• _Instructions to follow_
Your reply should restate the lines from the top of the entries through the line containing "आगे बड़े-बड़े करोड़पति भी फ़ेल हैं" word for word, with no pictures.

• _Records for this task_
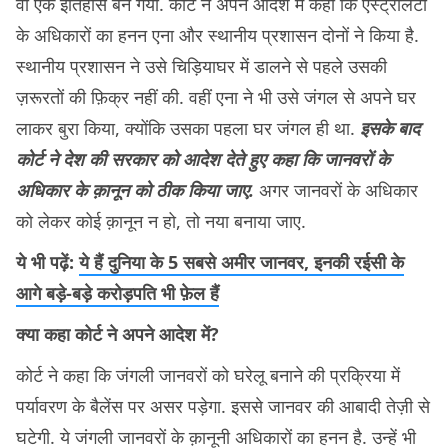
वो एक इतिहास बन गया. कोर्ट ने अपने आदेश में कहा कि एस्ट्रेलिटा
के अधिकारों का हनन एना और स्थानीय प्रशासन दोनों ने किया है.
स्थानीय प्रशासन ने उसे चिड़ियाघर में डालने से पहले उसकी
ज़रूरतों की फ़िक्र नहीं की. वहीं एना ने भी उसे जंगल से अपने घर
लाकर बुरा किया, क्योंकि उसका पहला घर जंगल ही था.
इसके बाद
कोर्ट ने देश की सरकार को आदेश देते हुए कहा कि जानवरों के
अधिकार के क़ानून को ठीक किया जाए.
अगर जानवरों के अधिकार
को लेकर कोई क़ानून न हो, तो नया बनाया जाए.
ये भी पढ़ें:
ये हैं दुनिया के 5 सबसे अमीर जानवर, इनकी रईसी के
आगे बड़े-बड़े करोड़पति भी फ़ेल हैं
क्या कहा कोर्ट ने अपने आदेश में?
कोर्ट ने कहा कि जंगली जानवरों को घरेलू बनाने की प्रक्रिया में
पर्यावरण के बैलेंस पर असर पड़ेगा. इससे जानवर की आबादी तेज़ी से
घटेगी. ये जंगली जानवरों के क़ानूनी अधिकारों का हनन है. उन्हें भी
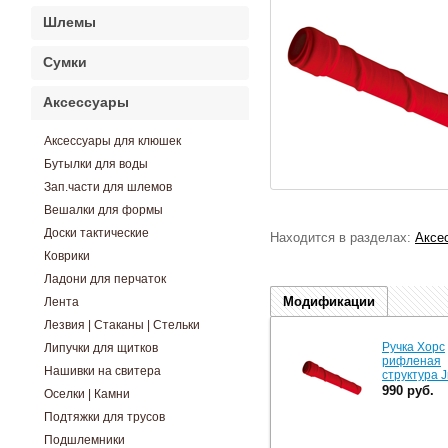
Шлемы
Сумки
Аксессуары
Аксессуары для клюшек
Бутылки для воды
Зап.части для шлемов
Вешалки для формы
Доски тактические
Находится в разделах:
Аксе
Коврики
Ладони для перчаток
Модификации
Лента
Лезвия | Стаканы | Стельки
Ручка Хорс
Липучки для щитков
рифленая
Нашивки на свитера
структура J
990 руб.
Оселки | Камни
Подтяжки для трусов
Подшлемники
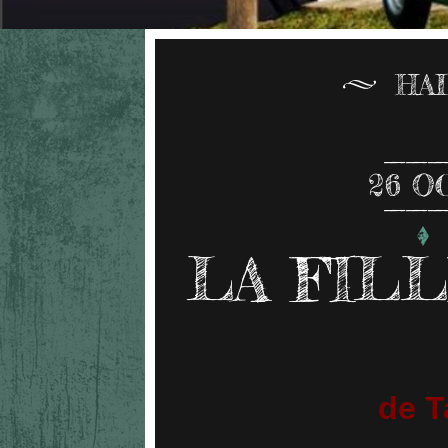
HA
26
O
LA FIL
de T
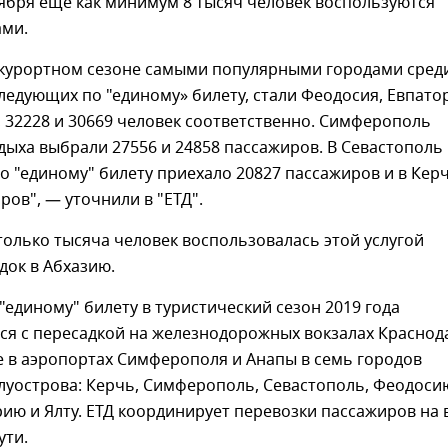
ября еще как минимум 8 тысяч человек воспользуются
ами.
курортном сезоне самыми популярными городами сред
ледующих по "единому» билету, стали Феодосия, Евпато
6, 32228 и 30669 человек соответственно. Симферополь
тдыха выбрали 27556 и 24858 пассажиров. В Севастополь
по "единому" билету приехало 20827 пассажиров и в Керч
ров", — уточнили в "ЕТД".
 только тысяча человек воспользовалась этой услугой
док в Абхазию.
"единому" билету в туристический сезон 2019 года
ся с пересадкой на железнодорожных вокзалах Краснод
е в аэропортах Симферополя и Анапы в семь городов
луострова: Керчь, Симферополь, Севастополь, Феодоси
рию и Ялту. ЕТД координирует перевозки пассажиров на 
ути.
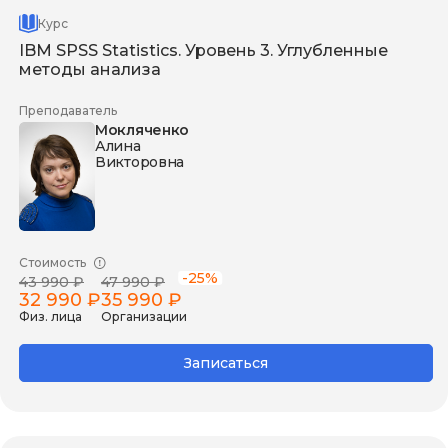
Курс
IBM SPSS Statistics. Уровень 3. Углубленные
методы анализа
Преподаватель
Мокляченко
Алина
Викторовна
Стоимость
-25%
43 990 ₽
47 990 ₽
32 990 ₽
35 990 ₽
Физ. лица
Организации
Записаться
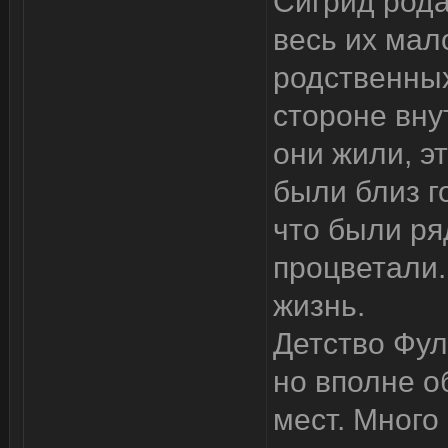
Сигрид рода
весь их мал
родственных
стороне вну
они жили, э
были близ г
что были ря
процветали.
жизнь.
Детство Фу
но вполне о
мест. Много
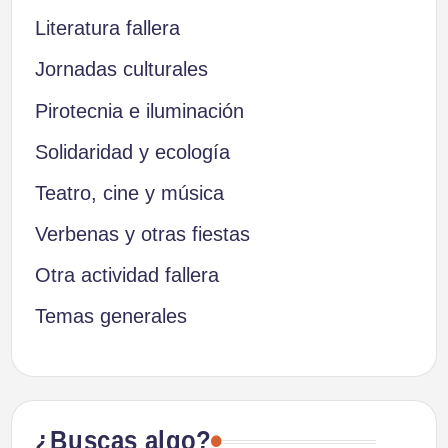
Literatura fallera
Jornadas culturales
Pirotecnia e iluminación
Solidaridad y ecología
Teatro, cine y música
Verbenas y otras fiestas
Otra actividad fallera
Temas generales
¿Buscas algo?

• _Task output_
वो एक इतिहास बन गया. कोर्ट ने अपने आदेश में कहा कि एस्ट्रेलिटा
के अधिकारों का हनन एना और स्थानीय प्रशासन दोनों ने किया है.
स्थानीय प्रशासन ने उसे चिड़ियाघर में डालने से पहले उसकी
ज़रूरतों की फ़िक्र नहीं की. वहीं एना ने भी उसे जंगल से अपने घर
लाकर बुरा किया, क्योंकि उसका पहला घर जंगल ही था.
इसके बाद
कोर्ट ने देश की सरकार को आदेश देते हुए कहा कि जानवरों के
अधिकार के क़ानून को ठीक किया जाए.
अगर जानवरों के अधिकार
को लेकर कोई क़ानून न हो, तो नया बनाया जाए.
ये भी पढ़ें:
ये हैं दुनिया के 5 सबसे अमीर जानवर, इनकी रईसी के
आगे बड़े-बड़े करोड़पति भी फ़ेल हैं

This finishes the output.